(Task):
Without the pictures, give the entries below again exactly as written.

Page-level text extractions
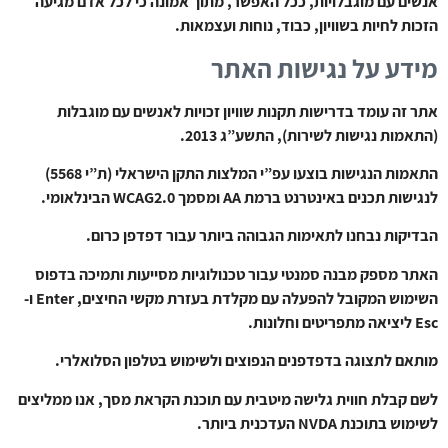
אנשים עם מוגבלויות, ככל האפשר, מתוך אמונה כי לכל אדם מגיעה
הזכות לחיות בשוויון, כבוד, נוחות ועצמאות.
מידע על נגישות האתר
אתר זה עומד בדרישות תקנות שוויון זכויות לאנשים עם מוגבלות
(התאמות נגישות לשירות), התשע”ג 2013.
התאמות הנגישות בוצעו עפ”י המלצות התקן הישראלי (ת”י 5568)
לנגישות תכנים באינטרנט ברמת AA ומסמך WCAG2.0 הבינלאומי.
הבדיקות נבחנו לתאימות הגבוהה ביותר עבור דפדפן כרום.
האתר מספק מבנה סמנטי עבור טכנולוגיות מסייעות ותמיכה בדפוס
השימוש המקובל להפעלה עם מקלדת בעזרת מקשי החיצים, Enter ו-
Esc ליציאה מתפריטים וחלונות.
מותאם לתצוגה בדפדפנים הנפוצים ולשימוש בטלפון הסלואלרי.
לשם קבלת חווית גלישה מיטבית עם תוכנת הקראת מסך, אנו ממליצים
לשימוש בתוכנת NVDA העדכנית ביותר.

(Expected output):
אנשים עם מוגבלויות, ככל האפשר, מתוך אמונה כי לכל אדם מגיעה
הזכות לחיות בשוויון, כבוד, נוחות ועצמאות.
מידע על נגישות האתר
אתר זה עומד בדרישות תקנות שוויון זכויות לאנשים עם מוגבלות
(התאמות נגישות לשירות), התשע”ג 2013.
התאמות הנגישות בוצעו עפ”י המלצות התקן הישראלי (ת”י 5568)
לנגישות תכנים באינטרנט ברמת AA ומסמך WCAG2.0 הבינלאומי.
הבדיקות נבחנו לתאימות הגבוהה ביותר עבור דפדפן כרום.
האתר מספק מבנה סמנטי עבור טכנולוגיות מסייעות ותמיכה בדפוס
השימוש המקובל להפעלה עם מקלדת בעזרת מקשי החיצים, Enter ו-
Esc ליציאה מתפריטים וחלונות.
מותאם לתצוגה בדפדפנים הנפוצים ולשימוש בטלפון הסלואלרי.
לשם קבלת חווית גלישה מיטבית עם תוכנת הקראת מסך, אנו ממליצים
לשימוש בתוכנת NVDA העדכנית ביותר.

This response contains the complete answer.